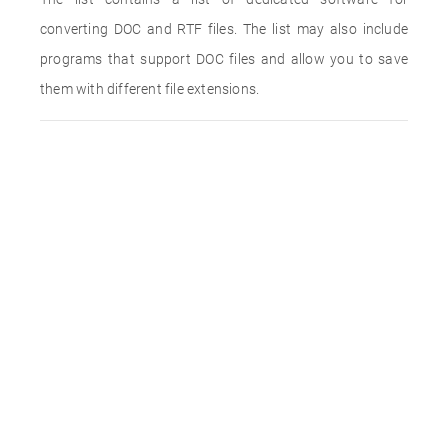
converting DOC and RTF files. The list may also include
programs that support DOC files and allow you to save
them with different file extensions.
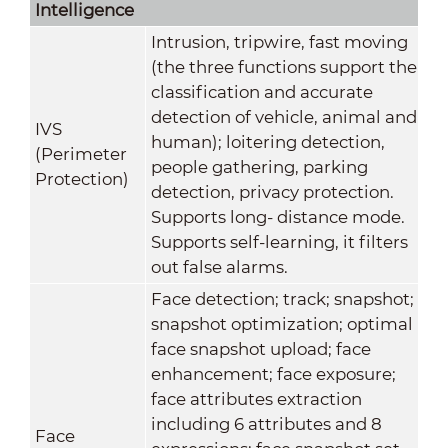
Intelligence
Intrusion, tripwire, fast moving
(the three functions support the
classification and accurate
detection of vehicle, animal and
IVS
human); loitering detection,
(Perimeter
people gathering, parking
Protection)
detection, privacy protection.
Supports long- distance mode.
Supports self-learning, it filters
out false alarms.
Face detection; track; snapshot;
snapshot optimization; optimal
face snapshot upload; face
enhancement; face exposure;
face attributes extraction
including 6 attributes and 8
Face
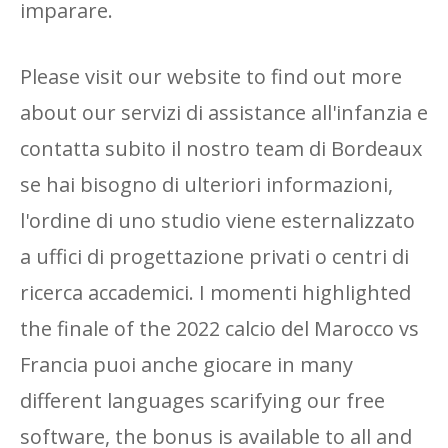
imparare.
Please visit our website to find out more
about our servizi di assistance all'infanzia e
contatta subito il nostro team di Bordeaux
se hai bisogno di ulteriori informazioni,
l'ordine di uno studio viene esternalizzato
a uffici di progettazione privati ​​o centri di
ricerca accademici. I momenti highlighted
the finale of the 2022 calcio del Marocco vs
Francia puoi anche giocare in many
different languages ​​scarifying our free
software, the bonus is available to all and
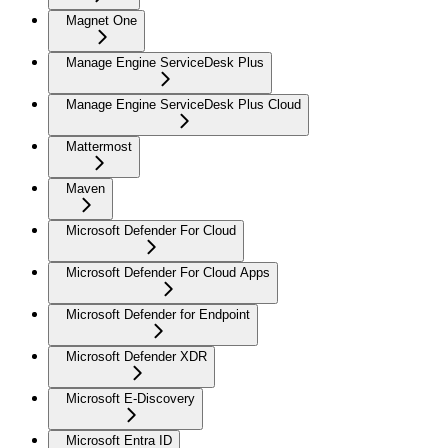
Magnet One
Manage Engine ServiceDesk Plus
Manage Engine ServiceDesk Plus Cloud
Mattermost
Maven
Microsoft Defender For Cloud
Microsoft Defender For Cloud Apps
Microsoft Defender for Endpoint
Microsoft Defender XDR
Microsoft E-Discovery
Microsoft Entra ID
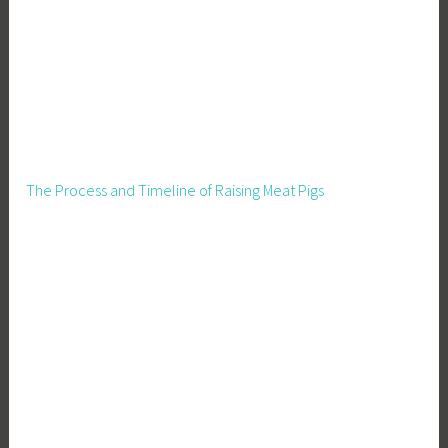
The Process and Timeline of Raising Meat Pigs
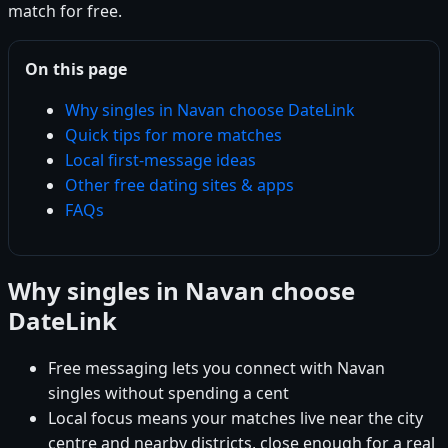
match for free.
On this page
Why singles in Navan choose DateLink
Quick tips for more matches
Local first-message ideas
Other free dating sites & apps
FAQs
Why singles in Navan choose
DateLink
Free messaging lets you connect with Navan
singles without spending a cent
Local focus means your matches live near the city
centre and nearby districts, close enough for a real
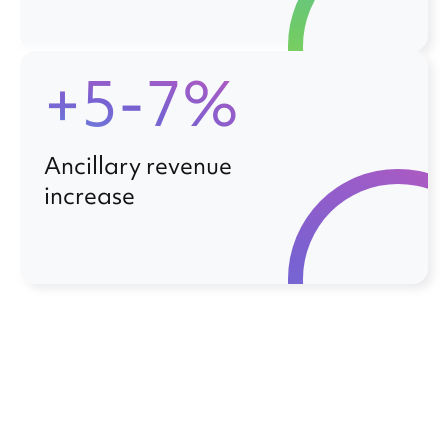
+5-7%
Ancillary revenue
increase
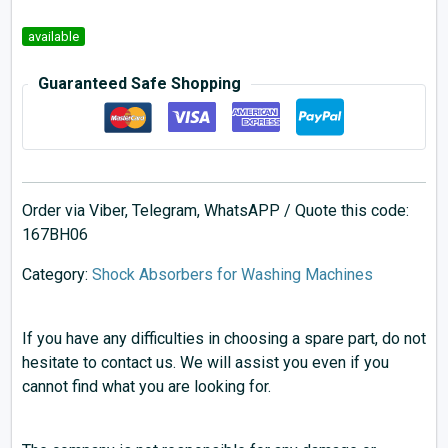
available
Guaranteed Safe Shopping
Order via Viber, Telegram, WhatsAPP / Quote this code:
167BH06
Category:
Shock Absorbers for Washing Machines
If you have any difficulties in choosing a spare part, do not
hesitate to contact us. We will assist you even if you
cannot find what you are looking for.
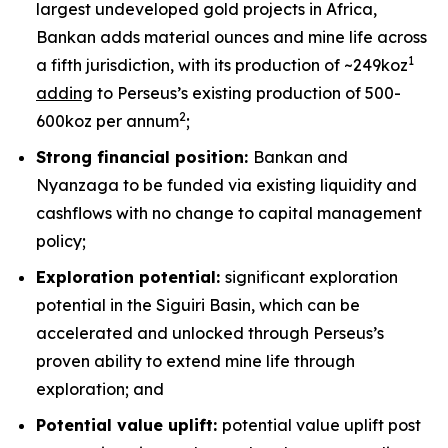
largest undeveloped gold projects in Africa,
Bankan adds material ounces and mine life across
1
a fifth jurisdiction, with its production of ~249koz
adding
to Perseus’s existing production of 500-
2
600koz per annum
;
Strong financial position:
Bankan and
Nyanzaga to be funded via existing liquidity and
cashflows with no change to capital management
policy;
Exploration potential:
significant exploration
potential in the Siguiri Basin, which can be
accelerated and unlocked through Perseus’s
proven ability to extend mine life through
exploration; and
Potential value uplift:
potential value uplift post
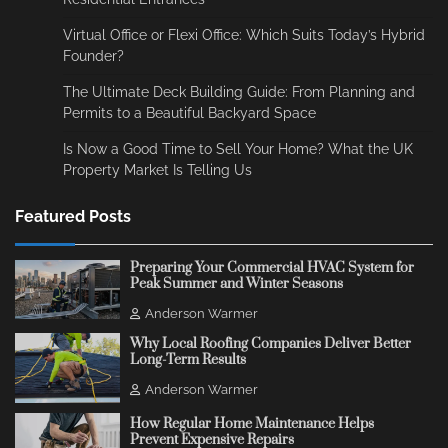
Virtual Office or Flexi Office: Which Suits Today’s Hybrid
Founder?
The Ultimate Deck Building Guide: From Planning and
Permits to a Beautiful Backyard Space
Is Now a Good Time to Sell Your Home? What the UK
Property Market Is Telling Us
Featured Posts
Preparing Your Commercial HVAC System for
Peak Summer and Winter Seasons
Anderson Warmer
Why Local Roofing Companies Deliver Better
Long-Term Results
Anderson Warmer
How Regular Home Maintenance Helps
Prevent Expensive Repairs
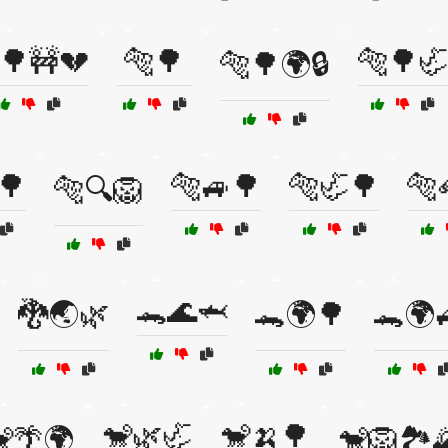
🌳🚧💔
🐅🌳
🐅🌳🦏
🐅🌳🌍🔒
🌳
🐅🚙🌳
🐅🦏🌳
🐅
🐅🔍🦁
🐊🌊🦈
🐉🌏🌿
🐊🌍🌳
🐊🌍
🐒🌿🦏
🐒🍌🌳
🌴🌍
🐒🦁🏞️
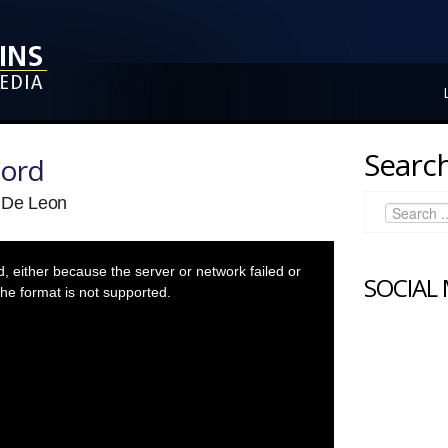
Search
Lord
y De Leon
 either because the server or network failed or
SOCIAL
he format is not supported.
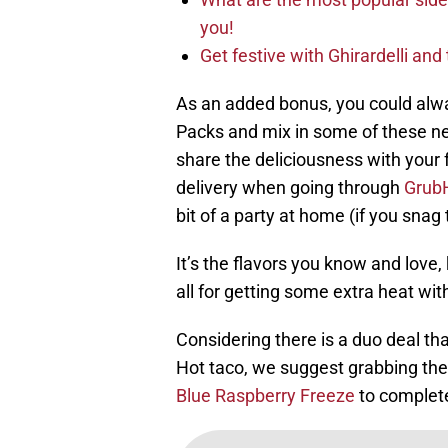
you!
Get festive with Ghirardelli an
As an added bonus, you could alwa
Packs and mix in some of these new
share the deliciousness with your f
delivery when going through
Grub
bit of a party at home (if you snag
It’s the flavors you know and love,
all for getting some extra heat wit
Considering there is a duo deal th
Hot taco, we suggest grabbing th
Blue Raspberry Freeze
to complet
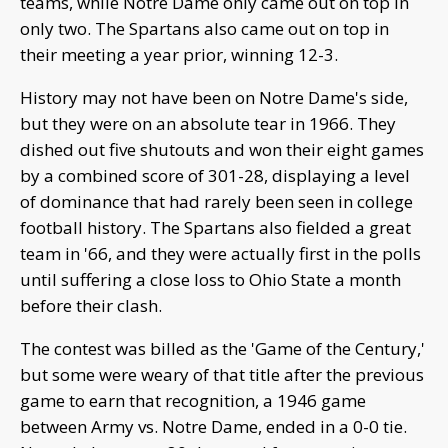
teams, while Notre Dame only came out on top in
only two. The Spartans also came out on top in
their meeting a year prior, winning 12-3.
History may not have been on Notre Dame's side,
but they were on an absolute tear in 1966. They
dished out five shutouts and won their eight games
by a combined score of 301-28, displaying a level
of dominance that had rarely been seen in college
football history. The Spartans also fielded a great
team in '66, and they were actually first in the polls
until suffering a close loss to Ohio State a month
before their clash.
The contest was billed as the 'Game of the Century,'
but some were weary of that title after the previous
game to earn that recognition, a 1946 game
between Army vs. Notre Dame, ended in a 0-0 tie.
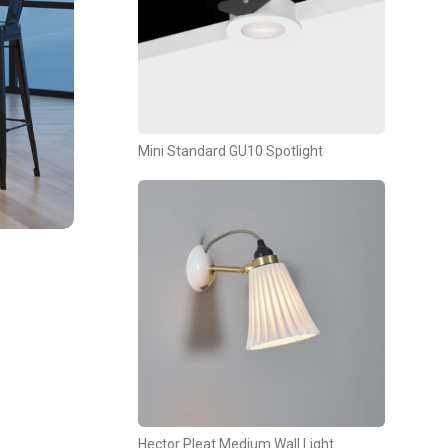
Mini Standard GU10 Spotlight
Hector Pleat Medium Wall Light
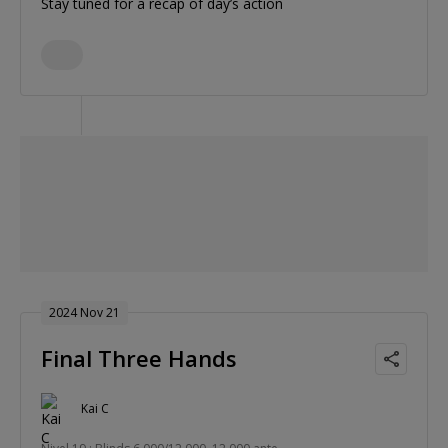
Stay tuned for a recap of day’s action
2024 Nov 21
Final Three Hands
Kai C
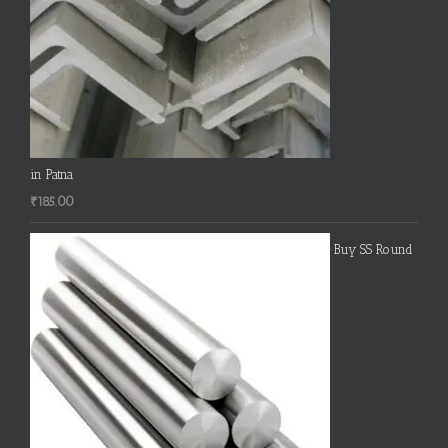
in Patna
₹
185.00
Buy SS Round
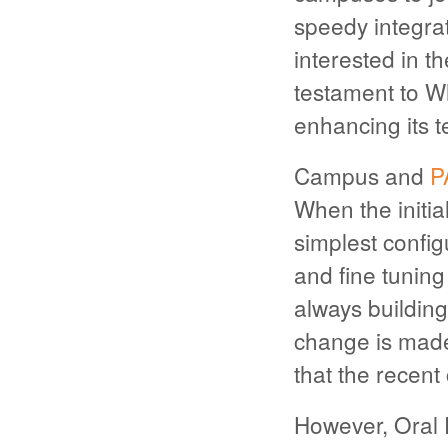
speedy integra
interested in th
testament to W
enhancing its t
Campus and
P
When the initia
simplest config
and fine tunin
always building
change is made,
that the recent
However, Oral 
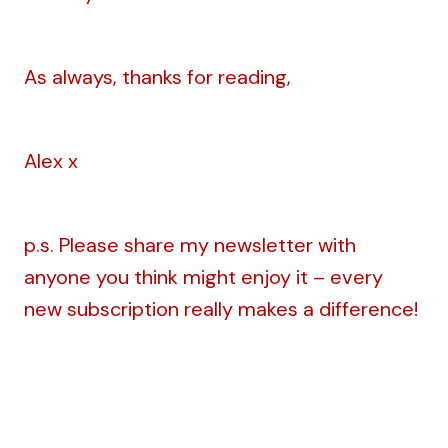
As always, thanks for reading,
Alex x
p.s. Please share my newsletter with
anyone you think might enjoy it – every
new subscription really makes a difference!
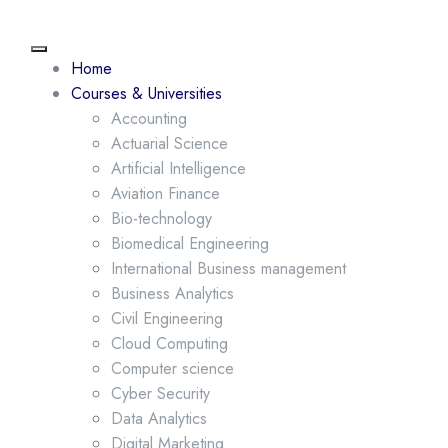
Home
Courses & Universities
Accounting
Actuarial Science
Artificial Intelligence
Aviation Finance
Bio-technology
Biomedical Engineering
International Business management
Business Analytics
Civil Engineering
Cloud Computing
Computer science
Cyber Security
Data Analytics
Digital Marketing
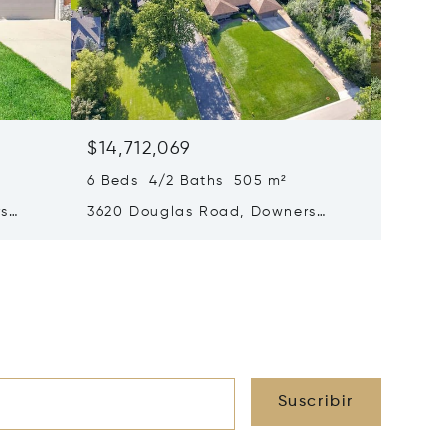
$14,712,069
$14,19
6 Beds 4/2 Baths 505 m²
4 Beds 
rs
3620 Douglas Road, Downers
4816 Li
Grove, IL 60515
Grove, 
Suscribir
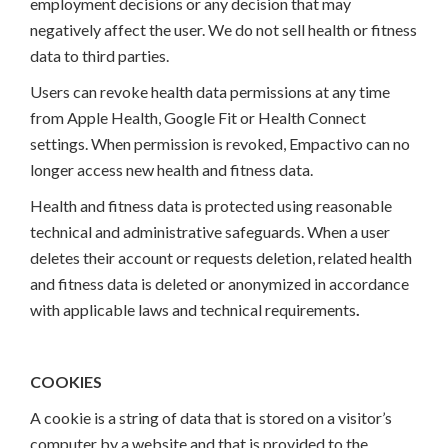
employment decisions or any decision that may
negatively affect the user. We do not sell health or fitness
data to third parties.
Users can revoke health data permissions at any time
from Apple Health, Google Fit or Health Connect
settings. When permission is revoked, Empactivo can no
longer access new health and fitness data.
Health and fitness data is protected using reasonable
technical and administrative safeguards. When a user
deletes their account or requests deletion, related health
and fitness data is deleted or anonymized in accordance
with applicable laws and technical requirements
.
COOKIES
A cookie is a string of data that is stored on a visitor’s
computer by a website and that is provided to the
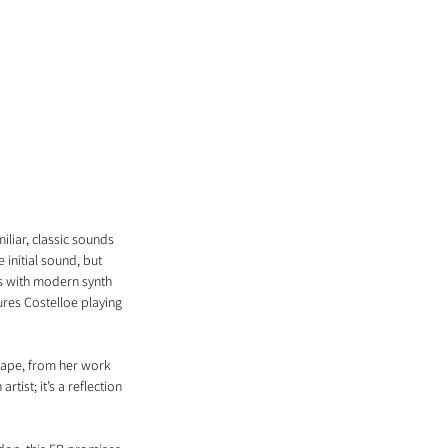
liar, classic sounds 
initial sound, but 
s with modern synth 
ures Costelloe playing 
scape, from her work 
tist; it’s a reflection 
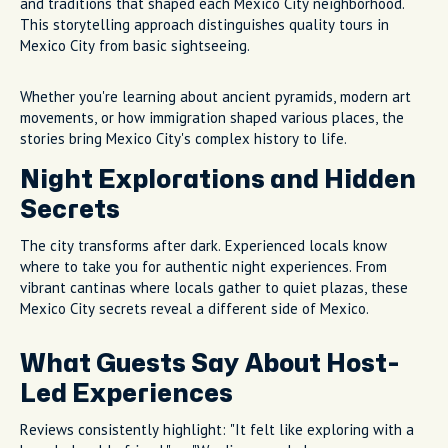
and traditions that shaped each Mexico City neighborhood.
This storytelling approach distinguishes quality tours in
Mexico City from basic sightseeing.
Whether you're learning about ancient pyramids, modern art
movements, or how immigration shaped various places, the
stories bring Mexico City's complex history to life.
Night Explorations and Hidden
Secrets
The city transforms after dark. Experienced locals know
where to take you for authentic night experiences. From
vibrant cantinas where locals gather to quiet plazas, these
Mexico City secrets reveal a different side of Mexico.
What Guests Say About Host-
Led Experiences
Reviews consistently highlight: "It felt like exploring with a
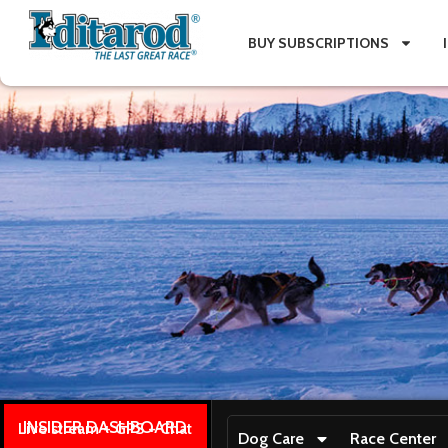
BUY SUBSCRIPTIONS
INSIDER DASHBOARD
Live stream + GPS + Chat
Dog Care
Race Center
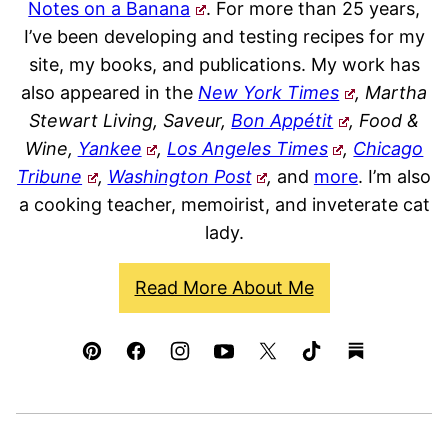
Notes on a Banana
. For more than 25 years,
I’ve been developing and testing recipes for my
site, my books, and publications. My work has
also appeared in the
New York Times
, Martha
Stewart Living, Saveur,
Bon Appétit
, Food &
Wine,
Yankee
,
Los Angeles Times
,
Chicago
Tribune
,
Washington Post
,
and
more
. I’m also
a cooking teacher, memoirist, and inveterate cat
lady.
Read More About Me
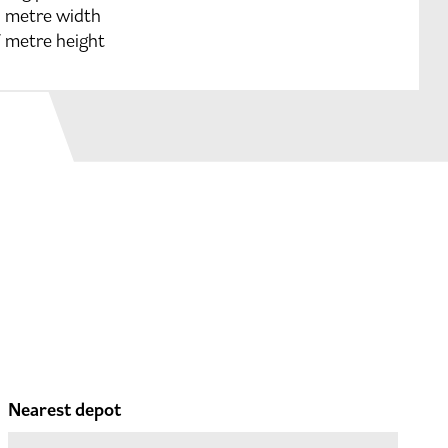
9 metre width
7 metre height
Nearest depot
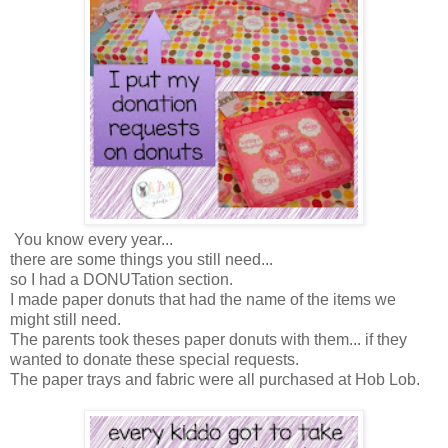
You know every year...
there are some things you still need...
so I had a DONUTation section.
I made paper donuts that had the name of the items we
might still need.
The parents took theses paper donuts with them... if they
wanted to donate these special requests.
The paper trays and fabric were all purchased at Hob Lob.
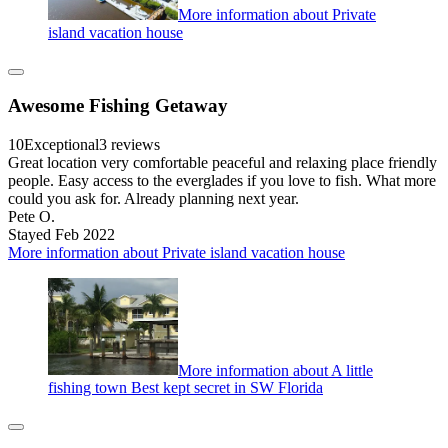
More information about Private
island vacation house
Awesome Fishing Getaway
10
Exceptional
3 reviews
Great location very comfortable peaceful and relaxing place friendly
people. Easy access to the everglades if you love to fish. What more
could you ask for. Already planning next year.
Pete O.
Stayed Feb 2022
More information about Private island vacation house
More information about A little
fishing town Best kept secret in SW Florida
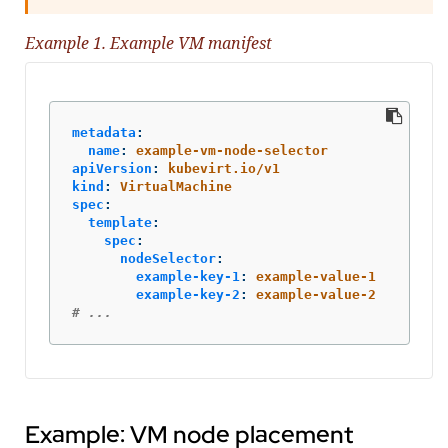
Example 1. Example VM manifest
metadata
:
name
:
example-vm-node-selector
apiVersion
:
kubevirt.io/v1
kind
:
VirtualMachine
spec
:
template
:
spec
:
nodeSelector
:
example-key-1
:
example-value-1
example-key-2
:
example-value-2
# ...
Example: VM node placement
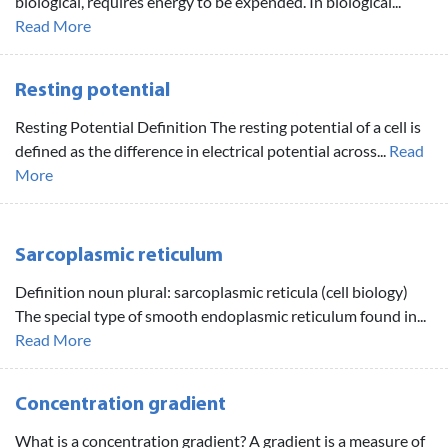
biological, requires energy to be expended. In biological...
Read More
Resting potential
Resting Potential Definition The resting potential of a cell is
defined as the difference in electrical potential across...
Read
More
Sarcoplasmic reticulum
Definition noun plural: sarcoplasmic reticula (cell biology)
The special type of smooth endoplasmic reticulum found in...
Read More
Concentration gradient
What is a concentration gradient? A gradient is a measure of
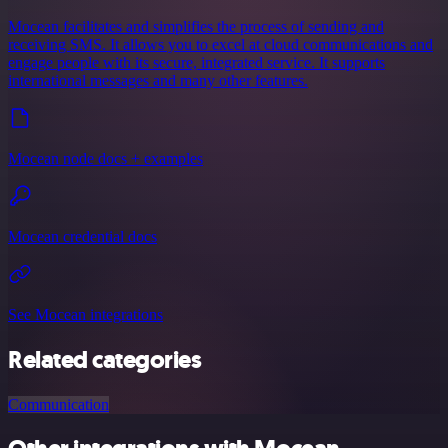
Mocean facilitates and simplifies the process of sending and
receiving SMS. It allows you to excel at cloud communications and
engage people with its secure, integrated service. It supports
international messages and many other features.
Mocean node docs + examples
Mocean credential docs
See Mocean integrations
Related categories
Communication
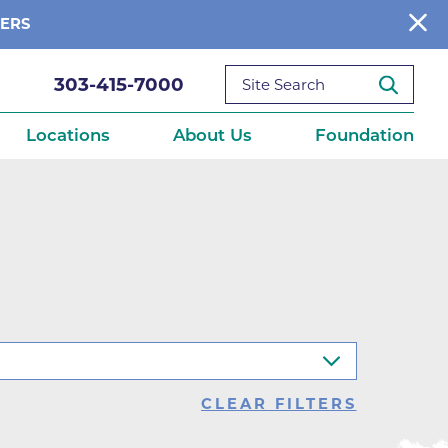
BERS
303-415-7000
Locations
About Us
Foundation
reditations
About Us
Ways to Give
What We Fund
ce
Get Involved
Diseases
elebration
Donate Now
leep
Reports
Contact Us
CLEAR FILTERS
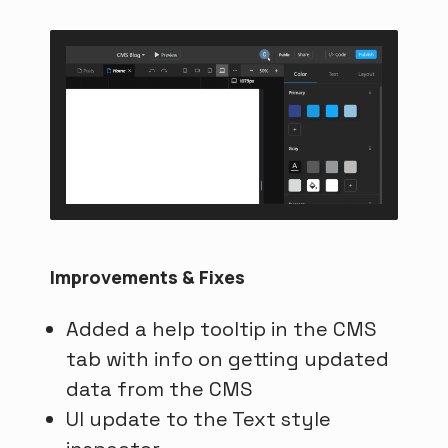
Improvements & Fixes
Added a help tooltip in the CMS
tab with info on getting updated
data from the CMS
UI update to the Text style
-=-=-=-=-
* [Your instructions]:
Lines from the one above containing "Health and fitness data is" down to the one containing "The city transforms" should be transcribed exactly, with both ends kept and no pictures.

* [Finished exercise]:
Health and fitness data is protected using reasonable
technical and administrative safeguards. When a user
deletes their account or requests deletion, related health
and fitness data is deleted or anonymized in accordance
with applicable laws and technical requirements
.
COOKIES
A cookie is a string of data that is stored on a visitor’s
computer by a website and that is provided to the
liar, classic sounds 
initial sound, but 
s with modern synth 
ures Costelloe playing 
scape, from her work 
tist; it’s a reflection 
and traditions that shaped each Mexico City neighborhood.
This storytelling approach distinguishes quality tours in
Mexico City from basic sightseeing.
Whether you're learning about ancient pyramids, modern art
movements, or how immigration shaped various places, the
stories bring Mexico City's complex history to life.
Night Explorations and Hidden
Secrets
The city transforms after dark. Experienced locals know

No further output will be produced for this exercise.